Eis aqui um exemplo: este volume das aventuras de Salomão Kane, herói criado por Robert E. Howard quatro anos antes que Conan aparecesse, foi publicado pela portuguesa Saída de Emergência (campeã indisputada no quesito Nome Mais Exótico) em 2005, ganhando mais tarde uma sobrecapa com a imagem do pôster do filme sobre o personagem lançado em 2009, estrelado por James Purefoy ― que, para mim, será sempre o Marco Antônio da série Roma. Note-se que o nome do personagem é grafado no livro como Salomão Kane, enquanto, na sobrecapa, aparece na forma inglesa, Solomon, tal como usado no filme. Usarei Salomão mesmo, tanto por causa do livro como pelo fato de meu primeiro contato com o personagem ter sido nas páginas d'A Espada Selvagem de Conan, que também grafava dessa forma.
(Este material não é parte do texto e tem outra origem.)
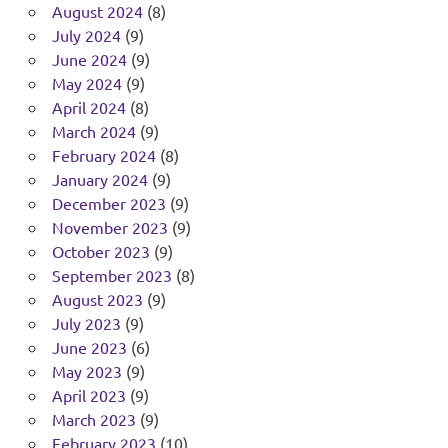
August 2024
(8)
July 2024
(9)
June 2024
(9)
May 2024
(9)
April 2024
(8)
March 2024
(9)
February 2024
(8)
January 2024
(9)
December 2023
(9)
November 2023
(9)
October 2023
(9)
September 2023
(8)
August 2023
(9)
July 2023
(9)
June 2023
(6)
May 2023
(9)
April 2023
(9)
March 2023
(9)
February 2023
(10)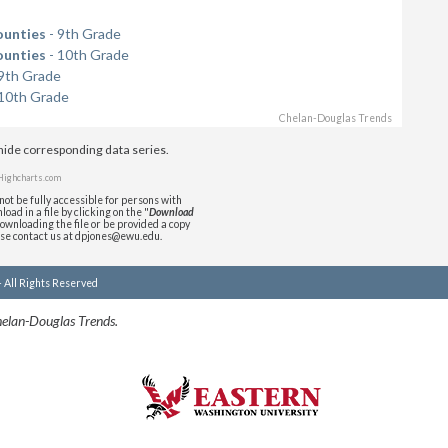
ounties
- 9th Grade
ounties
- 10th Grade
9th Grade
10th Grade
Chelan-Douglas Trends
/hide corresponding data series.
Highcharts.com
ot be fully accessible for persons with
oad in a file by clicking on the "
Download
downloading the file or be provided a copy
ase contact us at dpjones@ewu.edu.
- All Rights Reserved
helan-Douglas Trends.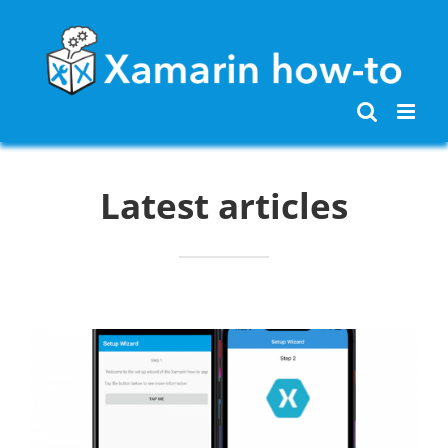
Skip
to
content
Latest articles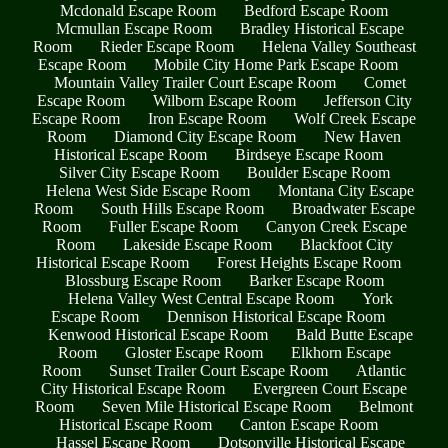
Mcdonald Escape Room
Bedford Escape Room
Mcmullan Escape Room
Bradley Historical Escape
Room
Rieder Escape Room
Helena Valley Southeast
Escape Room
Mobile City Home Park Escape Room
Mountain Valley Trailer Court Escape Room
Comet
Escape Room
Wilborn Escape Room
Jefferson City
Escape Room
Iron Escape Room
Wolf Creek Escape
Room
Diamond City Escape Room
New Haven
Historical Escape Room
Birdseye Escape Room
Silver City Escape Room
Boulder Escape Room
Helena West Side Escape Room
Montana City Escape
Room
South Hills Escape Room
Broadwater Escape
Room
Fuller Escape Room
Canyon Creek Escape
Room
Lakeside Escape Room
Blackfoot City
Historical Escape Room
Forest Heights Escape Room
Blossburg Escape Room
Barker Escape Room
Helena Valley West Central Escape Room
York
Escape Room
Dennison Historical Escape Room
Kenwood Historical Escape Room
Bald Butte Escape
Room
Gloster Escape Room
Elkhorn Escape
Room
Sunset Trailer Court Escape Room
Atlantic
City Historical Escape Room
Evergreen Court Escape
Room
Seven Mile Historical Escape Room
Belmont
Historical Escape Room
Canton Escape Room
Hassel Escape Room
Dotsonville Historical Escape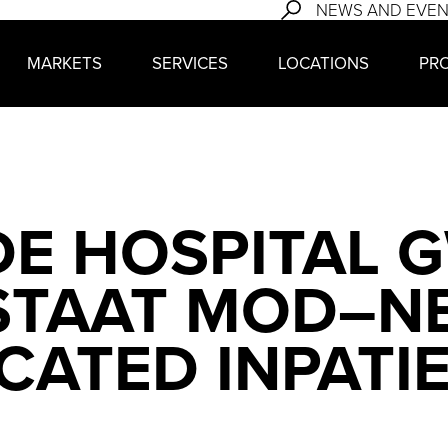
NEWS AND EVE
MARKETS
SERVICES
LOCATIONS
PR
E HOSPITAL 
 STAAT MOD–N
CATED INPATI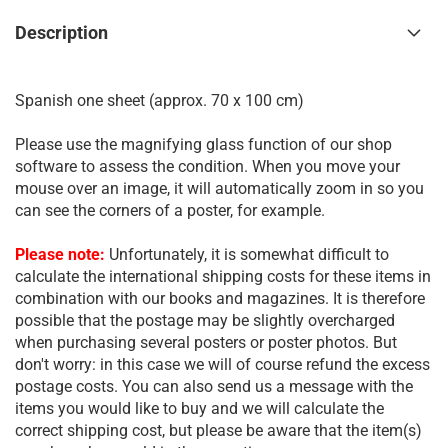
Description
Spanish one sheet (approx. 70 x 100 cm)
Please use the magnifying glass function of our shop
software to assess the condition. When you move your
mouse over an image, it will automatically zoom in so you
can see the corners of a poster, for example.
Please note:
Unfortunately, it is somewhat difficult to
calculate the international shipping costs for these items in
combination with our books and magazines. It is therefore
possible that the postage may be slightly overcharged
when purchasing several posters or poster photos. But
don't worry: in this case we will of course refund the excess
postage costs. You can also send us a message with the
items you would like to buy and we will calculate the
correct shipping cost, but please be aware that the item(s)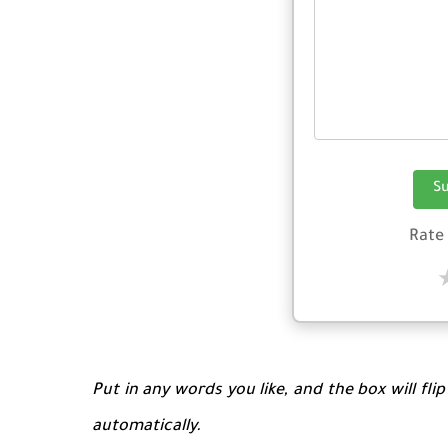
S
Rate
Put in any words you like, and the box will fli
automatically.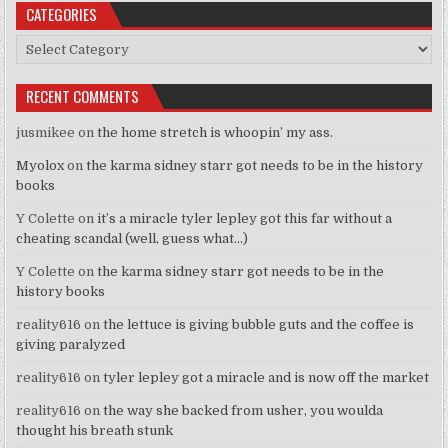
CATEGORIES
Categories
RECENT COMMENTS
jusmikee
on
the home stretch is whoopin’ my ass.
Myolox
on
the karma sidney starr got needs to be in the history
books
Y Colette
on
it’s a miracle tyler lepley got this far without a
cheating scandal (well, guess what…)
Y Colette
on
the karma sidney starr got needs to be in the
history books
reality616
on
the lettuce is giving bubble guts and the coffee is
giving paralyzed
reality616
on
tyler lepley got a miracle and is now off the market
reality616
on
the way she backed from usher, you woulda
thought his breath stunk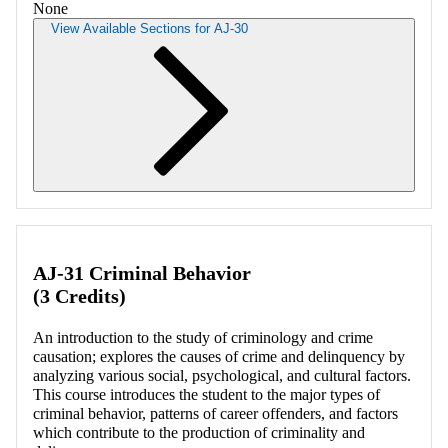
None
View Available Sections for AJ-30
Retrieving section information...
AJ-31 Criminal Behavior
(3 Credits)
An introduction to the study of criminology and crime
causation; explores the causes of crime and delinquency by
analyzing various social, psychological, and cultural factors.
This course introduces the student to the major types of
criminal behavior, patterns of career offenders, and factors
which contribute to the production of criminality and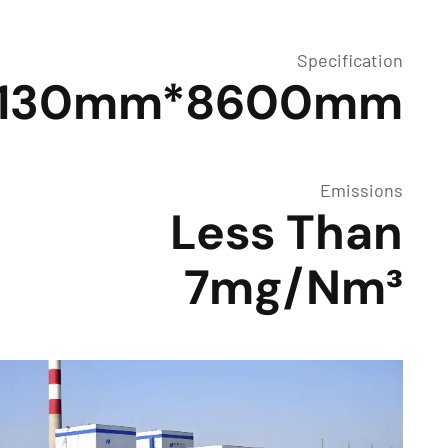
Specification
Φ130mm*8600mm
Emissions
Less Than
7mg/Nm³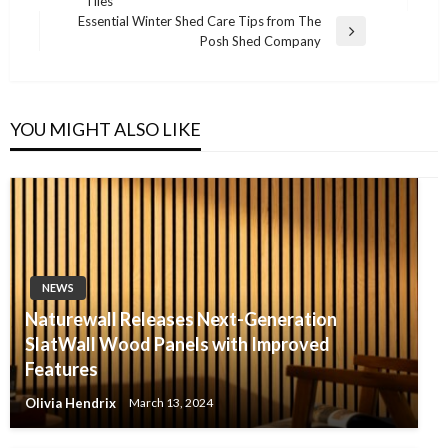
Tiles
Post
Essential Winter Shed Care Tips from The
Next
Posh Shed Company
Post
YOU MIGHT ALSO LIKE
NEWS
Naturewall Releases Next-Generation
SlatWall Wood Panels with Improved
Features
Olivia Hendrix
March 13, 2024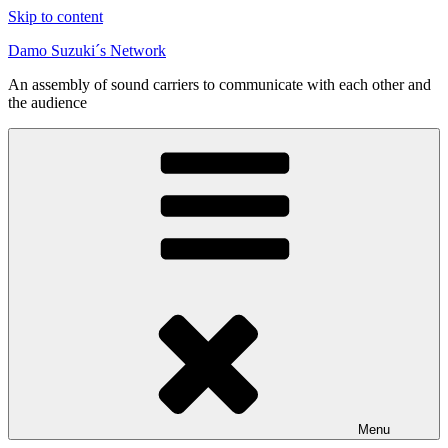
Skip to content
Damo Suzuki´s Network
An assembly of sound carriers to communicate with each other and
the audience
Menu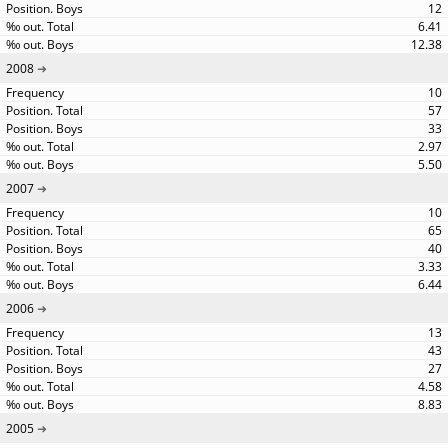
12
6.41
12.38
2008
10
57
33
2.97
5.50
2007
10
65
40
3.33
6.44
2006
13
43
27
4.58
8.83
2005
E quem é Salomão Kane? Trata-se de um puritano que vive entre o final do século XVI e o início do XVII, tempos do reinado de Elizabeth I, tempos de Shakespeare e de Francis Drake, bem como de tantas outras personalidades e eventos da maior importância na história da Inglaterra. De modo especial, foi quando o Império Britânico viveu seu momento de maior ímpeto expansionista. "Puritano", aí, significa adepto do puritanismo, movimento religioso que se desenvolveu na Inglaterra, caracterizado por alinhar-se teologicamente com as igrejas protestantes, rejeitando tanto a doutrina católica quanto a anglicana, e por insistir na austeridade dos costumes, tanto que, hoje, é relativamente comum referir-se a qualquer pessoa que se conduza segundo uma moral rígida como sendo "puritana", sem que isso tenha necessariamente a ver com sua formação religiosa.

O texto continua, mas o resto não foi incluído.